THE TASK → Return the records as they stand. No picture is to be included.

RECORDS PROVIDED →
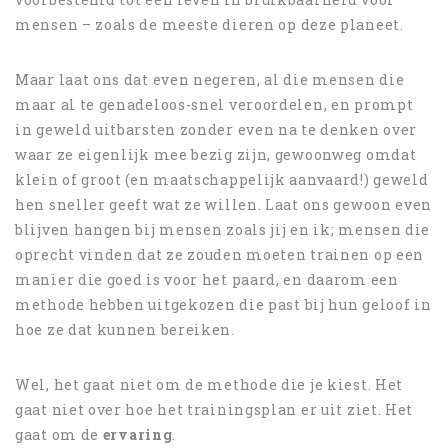
mensen – zoals de meeste dieren op deze planeet.
Maar laat ons dat even negeren, al die mensen die
maar al te genadeloos-snel veroordelen, en prompt
in geweld uitbarsten zonder even na te denken over
waar ze eigenlijk mee bezig zijn, gewoonweg omdat
klein of groot (en maatschappelijk aanvaard!) geweld
hen sneller geeft wat ze willen. Laat ons gewoon even
blijven hangen bij mensen zoals jij en ik; mensen die
oprecht vinden dat ze zouden moeten trainen op een
manier die goed is voor het paard, en daarom een
methode hebben uitgekozen die past bij hun geloof in
hoe ze dat kunnen bereiken.
Wel, het gaat niet om de methode die je kiest. Het
gaat niet over hoe het trainingsplan er uit ziet. Het
gaat om de
ervaring
.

TASK SOLUTION →
mensen – zoals de meeste dieren op deze planeet.
Maar laat ons dat even negeren, al die mensen die
maar al te genadeloos-snel veroordelen, en prompt
in geweld uitbarsten zonder even na te denken over
waar ze eigenlijk mee bezig zijn, gewoonweg omdat
klein of groot (en maatschappelijk aanvaard!) geweld
hen sneller geeft wat ze willen. Laat ons gewoon even
blijven hangen bij mensen zoals jij en ik; mensen die
oprecht vinden dat ze zouden moeten trainen op een
manier die goed is voor het paard, en daarom een
methode hebben uitgekozen die past bij hun geloof in
hoe ze dat kunnen bereiken.
Wel, het gaat niet om de methode die je kiest. Het
gaat niet over hoe het trainingsplan er uit ziet. Het
gaat om de
ervaring
.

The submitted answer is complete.